■ Work task: Pull each line containing "Issues" out of the listing below.
[Start of section]
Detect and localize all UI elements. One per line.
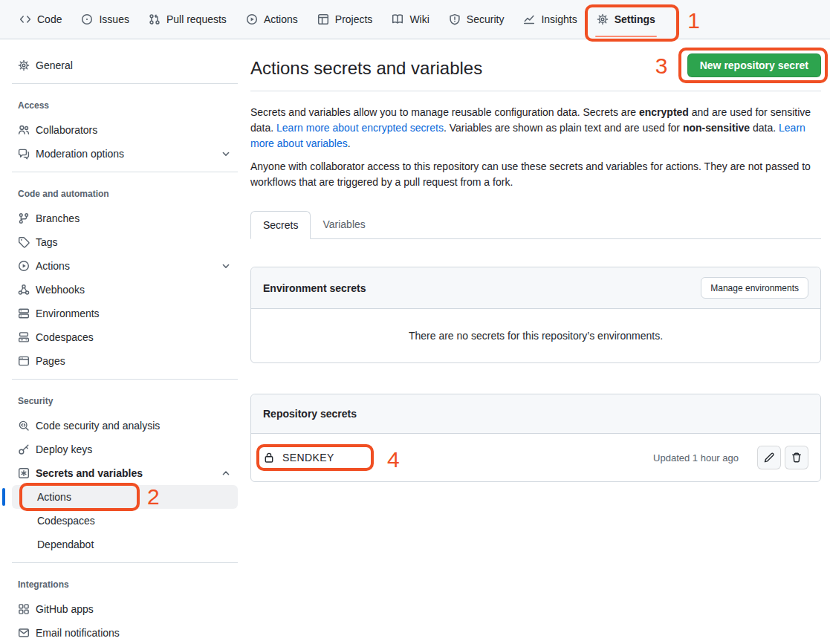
chevron-down-icon xyxy=(220,148,232,160)
annotation-number-4: 4 xyxy=(387,449,400,471)
manage-environments-button[interactable]: Manage environments xyxy=(701,277,808,299)
edit-secret-button[interactable] xyxy=(757,446,781,469)
tab-issues[interactable]: Issues xyxy=(75,7,134,31)
sidebar-item-email-notifications[interactable]: Email notifications xyxy=(12,621,238,644)
sidebar-item-environments[interactable]: Environments xyxy=(12,302,238,325)
text-segment: data. xyxy=(750,122,779,134)
people-icon xyxy=(18,124,30,136)
secret-name-text: SENDKEY xyxy=(282,452,334,464)
tab-security[interactable]: Security xyxy=(443,7,510,31)
sidebar-item-branches[interactable]: Branches xyxy=(12,206,238,230)
sidebar-section-integrations: Integrations xyxy=(12,569,238,597)
sidebar-item-codespaces[interactable]: Codespaces xyxy=(12,325,238,349)
sidebar-section-code-automation: Code and automation xyxy=(12,178,238,206)
tag-icon xyxy=(18,236,30,248)
annotation-number-3: 3 xyxy=(655,55,668,77)
sidebar-item-webhooks[interactable]: Webhooks xyxy=(12,278,238,302)
tab-label: Projects xyxy=(335,13,373,25)
tab-variables[interactable]: Variables xyxy=(311,211,377,238)
sidebar-item-label: Codespaces xyxy=(37,515,95,527)
empty-state-text: There are no secrets for this repository… xyxy=(251,309,820,362)
active-tab-underline xyxy=(595,36,657,37)
sidebar-divider xyxy=(12,562,238,563)
tab-label: Pull requests xyxy=(166,13,227,25)
main-content: Actions secrets and variables New reposi… xyxy=(250,53,821,482)
sidebar-item-moderation-options[interactable]: Moderation options xyxy=(12,142,238,166)
header-divider xyxy=(250,91,821,91)
sidebar-item-label: Actions xyxy=(37,491,71,503)
link-encrypted-secrets[interactable]: Learn more about encrypted secrets xyxy=(276,122,444,134)
sidebar-item-label: Webhooks xyxy=(36,284,85,296)
tab-settings[interactable]: Settings 1 xyxy=(591,7,661,31)
tab-label: Insights xyxy=(541,13,577,25)
code-icon xyxy=(19,13,31,25)
sidebar-item-label: GitHub apps xyxy=(36,603,94,615)
sidebar-item-actions[interactable]: Actions xyxy=(12,254,238,278)
tab-label: Issues xyxy=(99,13,129,25)
sidebar-item-label: Secrets and variables xyxy=(36,467,143,479)
sidebar-item-label: General xyxy=(36,59,73,71)
environment-secrets-card: Environment secrets Manage environments … xyxy=(250,267,821,363)
sidebar-item-label: Moderation options xyxy=(36,148,124,160)
tab-label: Settings xyxy=(615,13,655,25)
delete-secret-button[interactable] xyxy=(785,446,808,469)
sidebar-section-security: Security xyxy=(12,386,238,414)
chevron-down-icon xyxy=(220,260,232,272)
key-icon xyxy=(18,443,30,455)
sidebar-item-label: Collaborators xyxy=(36,124,97,136)
sidebar-item-label: Code security and analysis xyxy=(36,420,160,432)
gear-icon xyxy=(597,13,609,25)
sidebar-item-label: Actions xyxy=(36,260,70,272)
chevron-up-icon xyxy=(220,467,232,479)
git-branch-icon xyxy=(18,212,30,224)
environment-secrets-header: Environment secrets Manage environments xyxy=(251,267,820,309)
tab-code[interactable]: Code xyxy=(13,7,68,31)
settings-sidebar: General Access Collaborators Moderation … xyxy=(12,53,238,644)
tab-secrets[interactable]: Secrets xyxy=(250,211,311,239)
tab-pull-requests[interactable]: Pull requests xyxy=(143,7,233,31)
card-title: Repository secrets xyxy=(263,408,357,420)
sidebar-item-github-apps[interactable]: GitHub apps xyxy=(12,597,238,621)
sidebar-subitem-actions[interactable]: Actions 2 xyxy=(12,485,238,509)
sidebar-item-code-security[interactable]: Code security and analysis xyxy=(12,414,238,438)
tab-projects[interactable]: Projects xyxy=(311,7,379,31)
tab-actions[interactable]: Actions xyxy=(240,7,304,31)
sidebar-item-label: Environments xyxy=(36,308,100,319)
sidebar-item-pages[interactable]: Pages xyxy=(12,349,238,373)
graph-icon xyxy=(523,13,535,25)
text-bold: encrypted xyxy=(639,106,689,118)
sidebar-subitem-codespaces[interactable]: Codespaces xyxy=(12,509,238,533)
secret-name-cell: SENDKEY 4 xyxy=(263,452,334,464)
repository-secrets-card: Repository secrets SENDKEY 4 Updated 1 h… xyxy=(250,394,821,482)
sidebar-item-label: Email notifications xyxy=(36,627,120,639)
updated-timestamp: Updated 1 hour ago xyxy=(653,452,739,464)
codespaces-icon xyxy=(18,331,30,343)
sidebar-item-label: Deploy keys xyxy=(36,443,92,455)
apps-icon xyxy=(18,603,30,615)
server-icon xyxy=(18,308,30,319)
sidebar-item-label: Dependabot xyxy=(37,539,94,550)
repository-secrets-header: Repository secrets xyxy=(251,394,820,434)
trash-icon xyxy=(791,452,803,464)
play-icon xyxy=(18,260,30,272)
sidebar-item-general[interactable]: General xyxy=(12,53,238,77)
secret-meta: Updated 1 hour ago xyxy=(653,446,808,469)
page-title: Actions secrets and variables xyxy=(250,58,482,79)
codescan-icon xyxy=(18,420,30,432)
text-segment: . xyxy=(348,137,351,149)
secret-row: SENDKEY 4 Updated 1 hour ago xyxy=(251,434,820,481)
sidebar-item-collaborators[interactable]: Collaborators xyxy=(12,118,238,142)
sidebar-item-tags[interactable]: Tags xyxy=(12,230,238,254)
sidebar-divider xyxy=(12,172,238,172)
tab-wiki[interactable]: Wiki xyxy=(386,7,435,31)
tab-insights[interactable]: Insights xyxy=(517,7,583,31)
sidebar-subitem-dependabot[interactable]: Dependabot xyxy=(12,533,238,556)
sidebar-divider xyxy=(12,379,238,380)
issue-opened-icon xyxy=(81,13,93,25)
sidebar-item-secrets-variables[interactable]: Secrets and variables xyxy=(12,461,238,485)
sidebar-item-deploy-keys[interactable]: Deploy keys xyxy=(12,438,238,461)
tab-label: Actions xyxy=(264,13,298,25)
gear-icon xyxy=(18,59,30,71)
new-repository-secret-button[interactable]: New repository secret 3 xyxy=(687,53,821,77)
pencil-icon xyxy=(763,452,775,464)
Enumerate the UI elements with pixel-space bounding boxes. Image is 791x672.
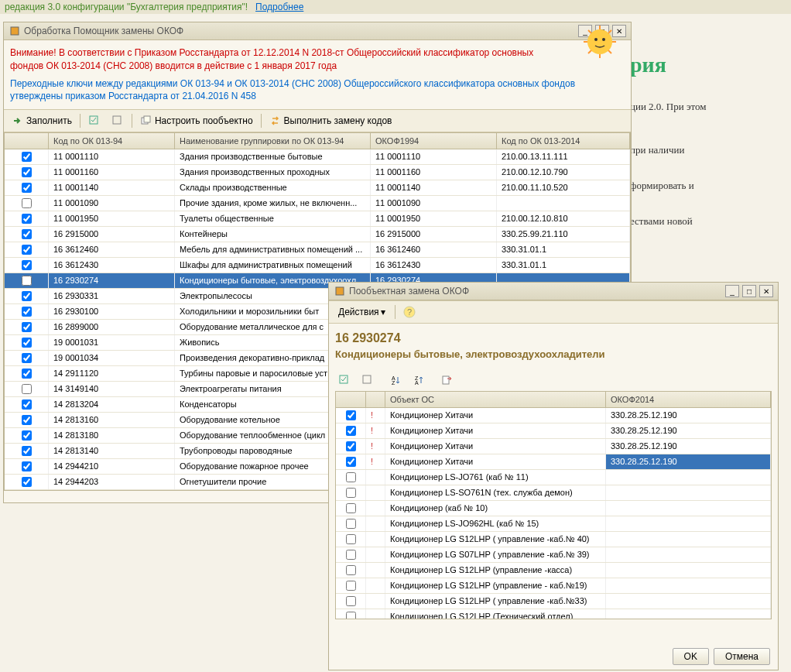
row-checkbox[interactable]	[22, 399, 32, 410]
row-checkbox[interactable]	[346, 503, 356, 513]
row-checkbox[interactable]	[346, 488, 356, 498]
table-row[interactable]: Кондиционер LS-JO962HL (каб № 15)	[336, 516, 771, 532]
banner-link[interactable]: Подробнее	[255, 2, 303, 12]
table-row[interactable]: 11 0001110 Здания производственные бытов…	[5, 149, 630, 165]
table-row[interactable]: 11 0001160 Здания производственных прохо…	[5, 165, 630, 180]
row-checkbox[interactable]	[22, 260, 32, 270]
row-checkbox[interactable]	[22, 307, 32, 317]
cell-object: Кондиционер LG S12LHP ( управление -каб.…	[385, 532, 606, 547]
row-checkbox[interactable]	[346, 410, 356, 420]
sort-desc-button[interactable]: ZA	[409, 372, 428, 388]
table-row[interactable]: ! Кондиционер Хитачи 330.28.25.12.190	[336, 408, 771, 423]
uncheck-all-button[interactable]	[358, 372, 377, 388]
cell-okof: 11 0001110	[371, 149, 497, 164]
table-row[interactable]: ! Кондиционер Хитачи 330.28.25.12.190	[336, 423, 771, 439]
row-checkbox[interactable]	[22, 477, 32, 487]
row-checkbox[interactable]	[346, 426, 356, 436]
table-row[interactable]: 16 2915000 Контейнеры 16 2915000 330.25.…	[5, 227, 630, 242]
row-checkbox[interactable]	[22, 322, 32, 332]
row-checkbox[interactable]	[346, 441, 356, 451]
check-all-button[interactable]	[335, 372, 354, 388]
table-row[interactable]: Кондиционер LG S12LHP ( управление -каб.…	[336, 594, 771, 609]
table-row[interactable]: Кондиционер LG S12LHP ( управление -каб.…	[336, 532, 771, 547]
row-checkbox[interactable]	[22, 152, 32, 162]
close-button[interactable]: ✕	[759, 285, 773, 297]
row-checkbox[interactable]	[346, 457, 356, 467]
row-checkbox[interactable]	[22, 430, 32, 441]
ok-button[interactable]: OK	[673, 648, 709, 665]
table-row[interactable]: 11 0001140 Склады производственные 11 00…	[5, 180, 630, 196]
row-checkbox[interactable]	[22, 229, 32, 239]
cell-okof: 330.28.25.12.190	[606, 408, 771, 423]
row-checkbox[interactable]	[22, 276, 32, 286]
cell-name: Туалеты общественные	[175, 211, 371, 226]
table-row[interactable]: Кондиционер LG S12LHP (управление -касса…	[336, 563, 771, 578]
row-checkbox[interactable]	[346, 472, 356, 482]
table-row[interactable]: 16 3612430 Шкафы для административных по…	[5, 258, 630, 273]
row-checkbox[interactable]	[22, 415, 32, 425]
col-newcode[interactable]: Код по ОК 013-2014	[497, 133, 630, 149]
row-checkbox[interactable]	[346, 550, 356, 560]
cell-newcode: 210.00.11.10.520	[497, 180, 630, 195]
top-banner: редакция 3.0 конфигурации "Бухгалтерия п…	[0, 0, 791, 14]
col-object[interactable]: Объект ОС	[385, 392, 606, 407]
actions-dropdown[interactable]: Действия ▾	[334, 305, 390, 319]
row-checkbox[interactable]	[22, 353, 32, 363]
row-checkbox[interactable]	[346, 596, 356, 606]
export-button[interactable]	[437, 372, 456, 388]
row-checkbox[interactable]	[22, 183, 32, 193]
row-checkbox[interactable]	[22, 369, 32, 379]
cancel-button[interactable]: Отмена	[714, 648, 770, 665]
row-checkbox[interactable]	[22, 245, 32, 255]
minimize-button[interactable]: _	[725, 285, 739, 297]
row-checkbox[interactable]	[346, 581, 356, 591]
row-checkbox[interactable]	[22, 291, 32, 301]
sort-asc-button[interactable]: AZ	[386, 372, 405, 388]
row-checkbox[interactable]	[346, 519, 356, 529]
table-row[interactable]: 11 0001950 Туалеты общественные 11 00019…	[5, 211, 630, 227]
table-row[interactable]: Кондиционер LG S07LHP ( управление -каб.…	[336, 547, 771, 563]
table-row[interactable]: Кондиционер LS-JO761 (каб № 11)	[336, 470, 771, 485]
fill-button[interactable]: Заполнить	[9, 113, 75, 129]
row-checkbox[interactable]	[346, 565, 356, 575]
cell-mark	[366, 547, 385, 562]
col-name[interactable]: Наименование группировки по ОК 013-94	[175, 133, 371, 149]
help-button[interactable]: ?	[400, 304, 419, 320]
col-okof[interactable]: ОКОФ1994	[371, 133, 497, 149]
row-checkbox[interactable]	[346, 612, 356, 619]
table-row[interactable]: Кондиционер LS-SO761N (тех. служба демон…	[336, 485, 771, 501]
cell-okof: 16 3612460	[371, 242, 497, 257]
table-row[interactable]: ! Кондиционер Хитачи 330.28.25.12.190	[336, 454, 771, 470]
table-row[interactable]: ! Кондиционер Хитачи 330.28.25.12.190	[336, 439, 771, 454]
table-row[interactable]: Кондиционер LG S12LHP (Технический отдел…	[336, 609, 771, 619]
cards-icon	[140, 115, 152, 127]
row-checkbox[interactable]	[22, 198, 32, 208]
cell-code: 14 3149140	[49, 382, 175, 396]
row-checkbox[interactable]	[22, 461, 32, 471]
row-checkbox[interactable]	[22, 446, 32, 456]
row-checkbox[interactable]	[22, 214, 32, 224]
swap-icon	[269, 115, 282, 127]
uncheck-all-button[interactable]	[108, 113, 127, 129]
cell-code: 11 0001090	[49, 196, 175, 211]
table-row[interactable]: 16 3612460 Мебель для административных п…	[5, 242, 630, 258]
replace-button[interactable]: Выполнить замену кодов	[266, 113, 396, 129]
row-checkbox[interactable]	[22, 384, 32, 394]
background-content: рия ции 2.0. При этом при наличии формир…	[624, 22, 791, 259]
cell-mark: !	[366, 439, 385, 454]
col-code[interactable]: Код по ОК 013-94	[49, 133, 175, 149]
table-row[interactable]: 11 0001090 Прочие здания, кроме жилых, н…	[5, 196, 630, 211]
col-okof2014[interactable]: ОКОФ2014	[606, 392, 771, 407]
table-row[interactable]: Кондиционер (каб № 10)	[336, 501, 771, 516]
maximize-button[interactable]: □	[742, 285, 756, 297]
check-all-button[interactable]	[85, 113, 104, 129]
cell-code: 11 0001160	[49, 165, 175, 180]
row-checkbox[interactable]	[346, 534, 356, 544]
table-row[interactable]: Кондиционер LG S12LHP (управление - каб.…	[336, 578, 771, 594]
row-checkbox[interactable]	[22, 338, 32, 348]
cell-okof	[606, 501, 771, 516]
cell-okof	[606, 532, 771, 547]
settings-button[interactable]: Настроить пообъектно	[137, 113, 256, 129]
row-checkbox[interactable]	[22, 167, 32, 177]
cell-code: 14 2813204	[49, 397, 175, 412]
[End of section]
■ Exercise result:
tab-issues[interactable]: Issues xyxy=(75,7,134,31)
tab-label: Issues xyxy=(99,13,129,25)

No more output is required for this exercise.